THE DATA ::
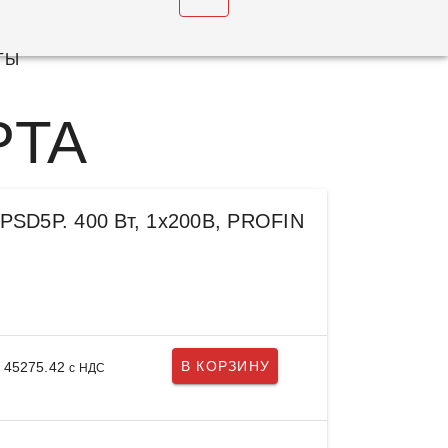
u
ТЫ
PTA
PSD5P. 400 Вт, 1х200В, PROFIN
В КОРЗИНУ
 45275.42
с НДС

TASK TO COMPLETE :: Nothing but the pictures may be dropped; output the records above exactly.

SOLUTION BELOW ::
u
ТЫ
PTA
PSD5P. 400 Вт, 1х200В, PROFIN
В КОРЗИНУ
 45275.42
с НДС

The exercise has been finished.